- [THE DATA]:
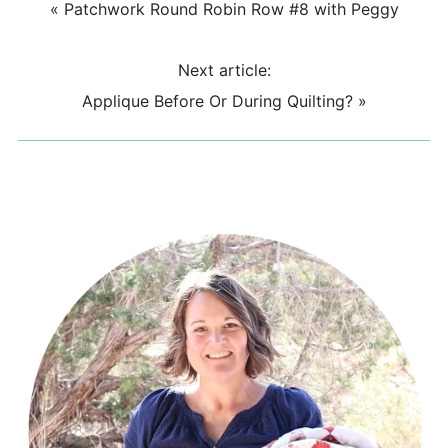
«
Patchwork Round Robin Row #8 with Peggy
Next article:
Applique Before Or During Quilting?
»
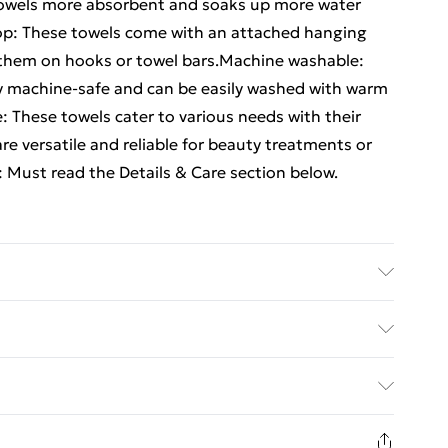
towels more absorbent and soaks up more water
op: These towels come with an attached hanging
e them on hooks or towel bars.Machine washable:
ly machine-safe and can be easily washed with warm
: These towels cater to various needs with their
re versatile and reliable for beauty treatments or
 Must read the Details & Care section below.
on . Size: 100 x 150 cm (W x L) . Premium quality .
 by OEKO-TEX . Machine washable . Range:
ed Delivery For £14.99
h towel
£2.99
in new and unused condition, unassembled and in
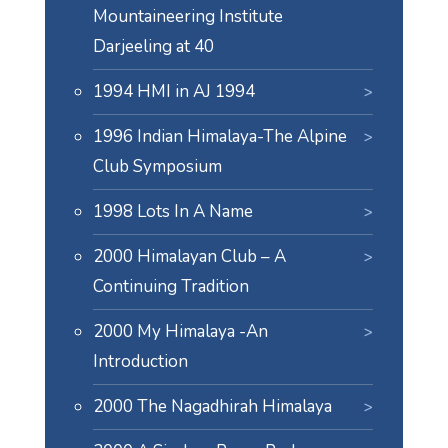
Mountaineering Institute
Darjeeling at 40
1994 HMI in AJ 1994
1996 Indian Himalaya-The Alpine
Club Symposium
1998 Lots In A Name
2000 Himalayan Club – A
Continuing Tradition
2000 My Himalaya -An
Introduction
2000 The Nagadhirah Himalaya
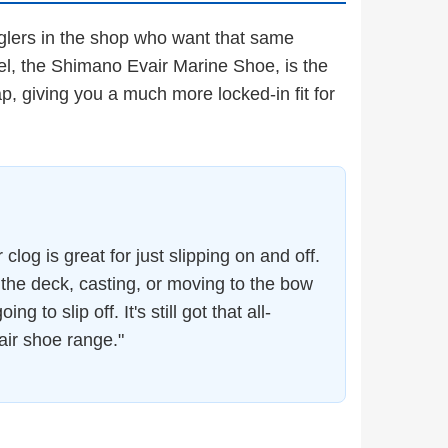
anglers in the shop who want that same
el, the Shimano Evair Marine Shoe, is the
ap, giving you a much more locked-in fit for
log is great for just slipping on and off.
 the deck, casting, or moving to the bow
 to slip off. It's still got that all-
air shoe range."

- [DIRECTIONS]: Could you reproduce exactly the lines from the one containing "1998 Lots In A Name" through the last line of the records, both included, leaving out the pictures?

- [SOLUTION FOR THIS TASK]:
1998 Lots In A Name
2000 Himalayan Club – A
Continuing Tradition
2000 My Himalaya -An
Introduction
2000 The Nagadhirah Himalaya
anglers in the shop who want that same
el, the Shimano Evair Marine Shoe, is the
ap, giving you a much more locked-in fit for
log is great for just slipping on and off.
 the deck, casting, or moving to the bow
 to slip off. It's still got that all-
air shoe range."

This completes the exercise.